Collection entries
______

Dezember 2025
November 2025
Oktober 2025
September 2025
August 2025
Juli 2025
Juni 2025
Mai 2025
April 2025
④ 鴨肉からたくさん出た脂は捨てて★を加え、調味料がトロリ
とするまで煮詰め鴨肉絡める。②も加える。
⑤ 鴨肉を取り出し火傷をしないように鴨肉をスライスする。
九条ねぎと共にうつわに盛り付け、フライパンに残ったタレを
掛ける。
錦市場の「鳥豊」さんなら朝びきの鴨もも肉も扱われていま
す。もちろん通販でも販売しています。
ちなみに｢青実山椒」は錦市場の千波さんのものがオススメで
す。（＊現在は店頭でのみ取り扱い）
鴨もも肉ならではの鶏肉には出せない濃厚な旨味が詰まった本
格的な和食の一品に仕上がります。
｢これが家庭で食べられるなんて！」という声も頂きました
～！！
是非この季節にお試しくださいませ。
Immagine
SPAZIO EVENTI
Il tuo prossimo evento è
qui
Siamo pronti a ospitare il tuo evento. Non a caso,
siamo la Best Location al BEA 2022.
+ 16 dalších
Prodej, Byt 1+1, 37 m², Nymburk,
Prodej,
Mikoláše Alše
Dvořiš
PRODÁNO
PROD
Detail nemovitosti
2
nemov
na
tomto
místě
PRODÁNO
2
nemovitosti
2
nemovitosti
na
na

______

> What is required
Line by line, output the records exactly as given.

> Answer space
Dezember 2025
November 2025
Oktober 2025
September 2025
August 2025
Juli 2025
Juni 2025
Mai 2025
April 2025
④ 鴨肉からたくさん出た脂は捨てて★を加え、調味料がトロリ
とするまで煮詰め鴨肉絡める。②も加える。
⑤ 鴨肉を取り出し火傷をしないように鴨肉をスライスする。
九条ねぎと共にうつわに盛り付け、フライパンに残ったタレを
掛ける。
錦市場の「鳥豊」さんなら朝びきの鴨もも肉も扱われていま
す。もちろん通販でも販売しています。
ちなみに｢青実山椒」は錦市場の千波さんのものがオススメで
す。（＊現在は店頭でのみ取り扱い）
鴨もも肉ならではの鶏肉には出せない濃厚な旨味が詰まった本
格的な和食の一品に仕上がります。
｢これが家庭で食べられるなんて！」という声も頂きました
～！！
是非この季節にお試しくださいませ。
Immagine
SPAZIO EVENTI
Il tuo prossimo evento è
qui
Siamo pronti a ospitare il tuo evento. Non a caso,
siamo la Best Location al BEA 2022.
+ 16 dalších
Prodej, Byt 1+1, 37 m², Nymburk,
Prodej,
Mikoláše Alše
Dvořiš
PRODÁNO
PROD
Detail nemovitosti
2
nemov
na
tomto
místě
PRODÁNO
2
nemovitosti
2
nemovitosti
na
na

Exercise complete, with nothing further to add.